Hacker News new | ask | show | jobs
by gingerlime 2724 days ago
I played around with fargate and one of the things I couldn’t work out is scaling quickly (or quick-enough). I think the problem wasn’t purely fargate but actually the load balancer. Even though containers were launched and responsive, the load balancer needed something like 3 liveness responses to bring it into the pool, and the time between each probe was something like 30 or 10 seconds and not very flexible (sorry, my memory is fuzzy)... so this felt like it only really fits loads that aren’t very spikey and also the potential saving from scaling down is somewhat reduced.

Did anyone experience something similar? Or maybe I did something wrong?

If one of the benefits of firecracker is quick spin up time, then this only works if the load balancer also responds quickly doesn’t it?

Granted, it was a while ago so things might have changed.

2 comments

Fargate definitely takes some time to figure out. It took a while for us to realize that we needed to bump up our instance sizes because the default instance was a t2.micro.

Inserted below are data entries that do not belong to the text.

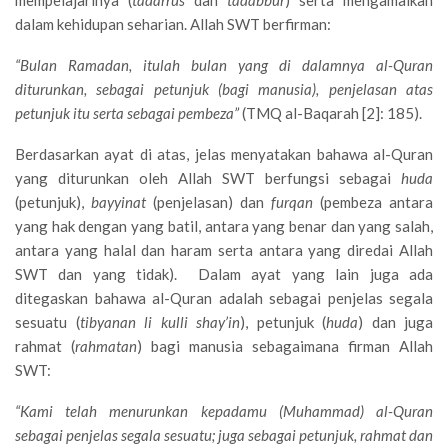
mempelajarinya (
tadarrus
dan
tadabbur
) serta mengamalkan
dalam kehidupan seharian. Allah SWT berfirman:
“Bulan Ramadan, itulah bulan yang di dalamnya al-Quran
diturunkan, sebagai petunjuk (bagi manusia), penjelasan atas
petunjuk itu serta sebagai pembeza”
(TMQ al-Baqarah [2]: 185).
Berdasarkan ayat di atas, jelas menyatakan bahawa al-Quran
yang diturunkan oleh Allah SWT berfungsi sebagai
huda
(petunjuk),
bayyinat
(penjelasan) dan
furqan
(pembeza antara
yang hak dengan yang batil, antara yang benar dan yang salah,
antara yang halal dan haram serta antara yang diredai Allah
SWT dan yang tidak). Dalam ayat yang lain juga ada
ditegaskan bahawa al-Quran adalah sebagai penjelas segala
sesuatu (
tibyanan li kulli shay’in
), petunjuk (
huda
) dan juga
rahmat (
rahmatan
) bagi manusia sebagaimana firman Allah
SWT:
“Kami telah menurunkan kepadamu (Muhammad) al-Quran
sebagai penjelas segala sesuatu; juga sebagai petunjuk, rahmat dan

However, now that we got it configured properly (took about 6 hours over the span of 3 days to catch the issues), we flawlessly serve 11M API requests/day without a problem. We were running these on DO boxes, moved it over to elastic beanstalk which caused more problems than it was worth, and finally landed on Fargate.

Tried EKS, but it was a bit more cumbersome than we would have liked for a K8s service. (We run another product of similar scale on K8s via GKE).

If you're looking for something closer to Heroku than K8s, then Fargate is decent option.

That's configurable - https://docs.aws.amazon.com/elasticloadbalancing/latest/appl... - default `HealthyThresholdCount` is 5 and `HealthCheckIntervalSeconds` is 30 seconds.

We adjust those down - somewhere 10-15 seconds for HealthCheckIntervalSeconds and 3 for HealthyThresholdCount works pretty well.

The fastest you can go on the Application Load Balancer is a health check every 5 seconds, with 2 successes being enough to put the machine in service, which means a minimum 10 second lag.

The Network Load Balancer is technically more scalable (able to accept more connections per second from the outside), but has a longer minimum inclusion time - 2 checks at a 10 second interval, so 20 seconds.

So yeah, you want slightly beefier containers, if you're scaling up and down heavily. But all this is pretty moot - whatever autoscaling parameters you set reaction time of CPU / RAM usage analysis is still going to be minutes. It seems like this is okay for now.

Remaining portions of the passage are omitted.